The methyltransferase EZH2 is not required for mammary cancer development, although high EZH2 and low H3K27me3 correlate with poor prognosis of ER-positive breast cancers

Abstract

Enhancer of zeste homolog 2 (EZH2) catalyzes trimethylation of histone H3 lysine 27 (H3K27me3) and its demethylation is catalyzed by UTX. EZH2 levels are frequently elevated in breast cancer and have been proposed to control gene expression through regulating repressive H3K27me3 marks. However, it is not fully established whether breast cancers with different levels of H3K27me3, EZH2 and UTX exhibit different biological behaviors. Levels of H3K27me3, EZH2 and UTX and their prognostic significance were evaluated in 146 cases of breast cancer. H3K27me3 levels were higher in HER2-negative samples. EZH2 expression was higher in cancers that were LN+, size > 20mm, and with higher tumor grade and stage. Using a Cox regression model, H3K27me3 levels and EZH2 expression were identified as independent prognostic factors for overall survival for all the breast cancers studied as well as the ER-positive subgroup. The combination of low H3K27me3 and high EZH2 expression levels were significantly associated with shorter survival. UTX expression was not significantly associated with prognosis and there were no correlations between H3K27me3 levels and EZH2/UTX expression. To determine if EZH2 is required to establish H3K27me3 marks in mammary cancer, Brca1 and Ezh2 were deleted in mammary stem cells in mice. Brca1-deficient mammary cancers with unaltered H3K27me3 levels developed in the absence of EZH2, demonstrating that EZH2 is not a mandatory H3K27 methyltransferase in mammary neoplasia and providing genetic evidence for biological independence between H3K27me3 and EZH2 in this tissue.

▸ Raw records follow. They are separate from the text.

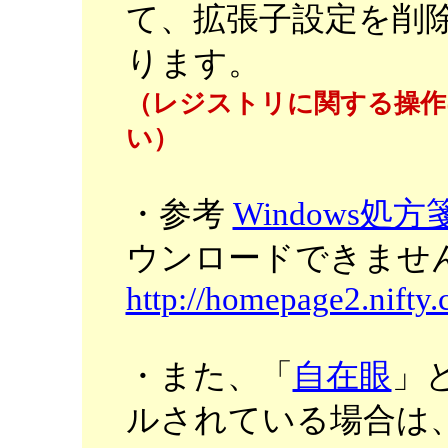
て、拡張子設定を削
ります。
（レジストリに関する操作
い）
・参考
Windows処方
ウンロードできませ
http://homepage2.nifty
・また、「
自在眼
」
ルされている場合は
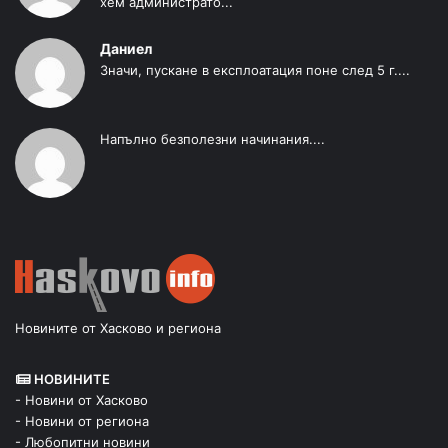
хем администрато...
Даниел
Значи, пускане в експлоатация поне след 5 г....
Напълно безполезни начинания....
Новините от Хасково и региона
НОВИНИТЕ
- Новини от Хасково
- Новини от региона
- Любопитни новини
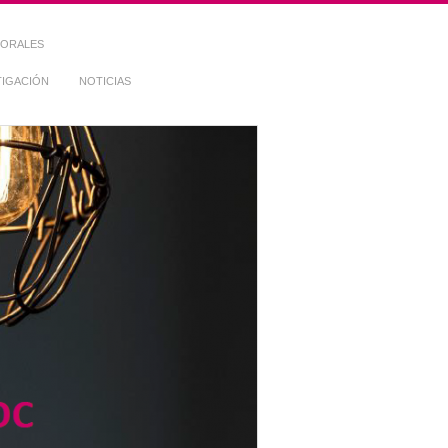
TORALES
TIGACIÓN
NOTICIAS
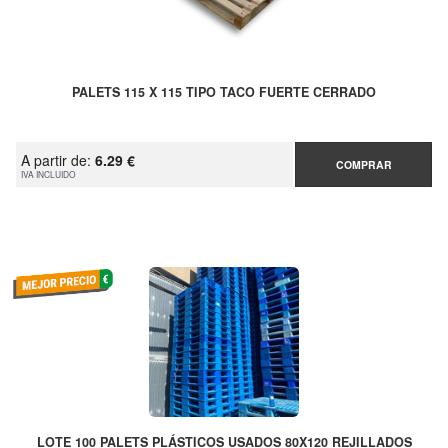
PALETS 115 X 115 TIPO TACO FUERTE CERRADO
A partir de:
6.29 €
COMPRAR
IVA INCLUIDO
LOTE 100 PALETS PLÁSTICOS USADOS 80X120 REJILLADOS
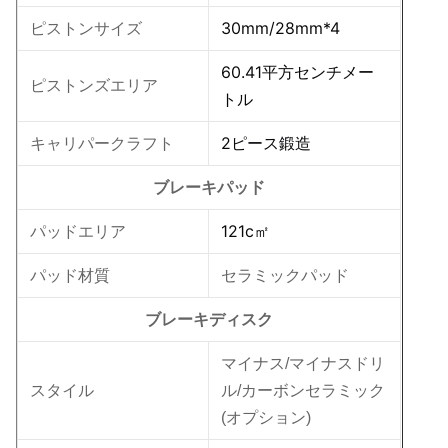
30mm/28mm*4
ピストンサイズ
60.41平方センチメー
ピストンズエリア
トル
2ピース鍛造
キャリパークラフト
ブレーキパッド
121c㎡
パッドエリア
パッド材質
セラミックパッド
ブレーキディスク
マイナス/マイナスドリ
スタイル
ル/カーボンセラミック
(オプション)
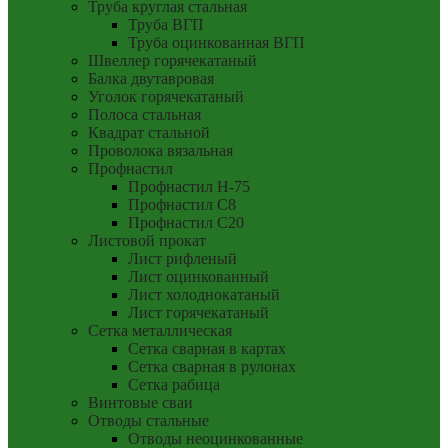
Труба круглая стальная
Труба ВГП
Труба оцинкованная ВГП
Швеллер горячекатаный
Балка двутавровая
Уголок горячекатаный
Полоса стальная
Квадрат стальной
Проволока вязальная
Профнастил
Профнастил Н-75
Профнастил С8
Профнастил С20
Листовой прокат
Лист рифленый
Лист оцинкованный
Лист холоднокатаный
Лист горячекатаный
Сетка металлическая
Сетка сварная в картах
Сетка сварная в рулонах
Сетка рабица
Винтовые сваи
Отводы стальные
Отводы неоцинкованные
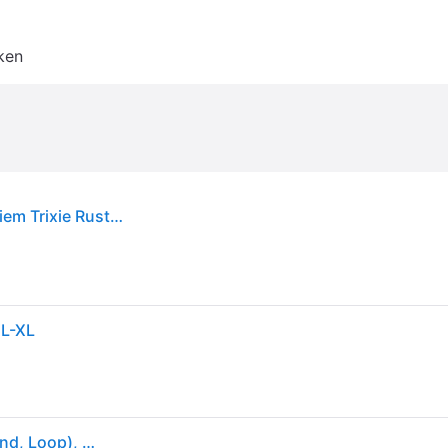
ken
Gewaxt en verouderd lederen heartbeat hondenriem Trixie Rustic - Marron
 L-XL
Trixie Rustiek Gevet Leer V-Lead Hartslag (L, XL, Hond, Loop), Kraag + Leiband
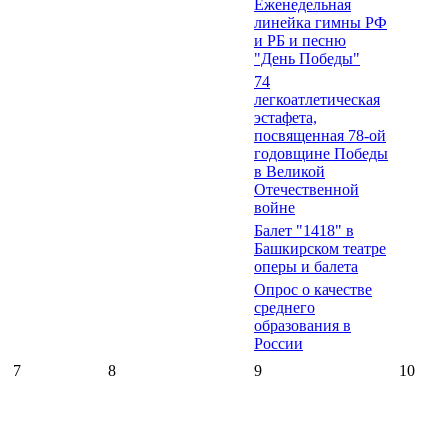
Еженедельная
линейка гимны РФ
и РБ и песню
"День Победы"
74
легкоатлетическая
эстафета,
посвященная 78-ой
годовщине Победы
в Великой
Отечественной
войне
Балет "1418" в
Башкирском театре
оперы и балета
Опрос о качестве
среднего
образования в
России
7
8
9
10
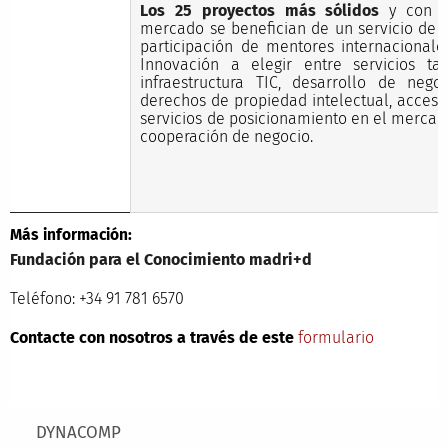
Los 25 proyectos más sólidos
y con po
mercado se benefician de un servicio de 
participación de mentores internacional
Innovación a elegir entre servicios ta
infraestructura TIC, desarrollo de negoc
derechos de propiedad intelectual, acceso
servicios de posicionamiento en el merca
cooperación de negocio.
Más información:
Fundación para el Conocimiento madri+d
Teléfono: +34 91 781 6570
Contacte con nosotros a través de este
formulario
Main menu
DYNACOMP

Keywords: EZH2; UTX; cancer; histone modification; prognosis.

Figure 1

Immunohistochemical staining of breast tumors for H3K27me3, EZH2 and UTX. Shown are representative examples of low and high expression, respectively.

Figure 2

Kaplan-Meier survival curves based on abundance of H3K27me3 and EZH2. Overall survival plots stratified by high or low expression of H3K27me3 and EZH2 in all cases (A, B, C). Overall survival plots stratified by high or low expression of H3K27me3 and EZH2 in ER-positive cancers (D, E, F).

Figure 3

Mammary epithelium-specific Brca1 inhibition (Ezh2^+/+Brca1^{f/f;MMTV-CreADp53+/−}) induced mammary tumors in mice at 32 weeks. Representative photographs depict H&E (×400) staining and EZH2 and H3K27m3 immunofluorescence of cancer tissue (×800) (row A), and adjacent mammary tissue (×800) (row B).

Figure 4

Mammary-specific loss of Ezh2 and Brca1 (Ezh2^f/fBrca1^{f/f;MMTV-CreA}p53^+/−) in mice induced multiple different tumors at 21 weeks. Representative photographs depict H&E (X400) staining and EZH2 and H3K27m3 immunofluorescence of cancer tissue (X800) (row A) and adjacent mammary tissue (X800) (row B).

Figure 5

Mammary-specific loss of Ezh2 and Brca1 (DKO, Ezh2^f/fBrca1^{f/f;MMTV-CreAp53+/−}) in mice induced higher expression of ER compared to Brca1 inhibition in the presence of intact EZH2 (Brca1 KO, Ezh2^+/+Brca1^{f/f;MMTV-CreA}p53^+/−). Representative photographs depict ER immunofluorescence of cancer tissue (X400) (row A) and adjacent mammary tissue (X400) (row B).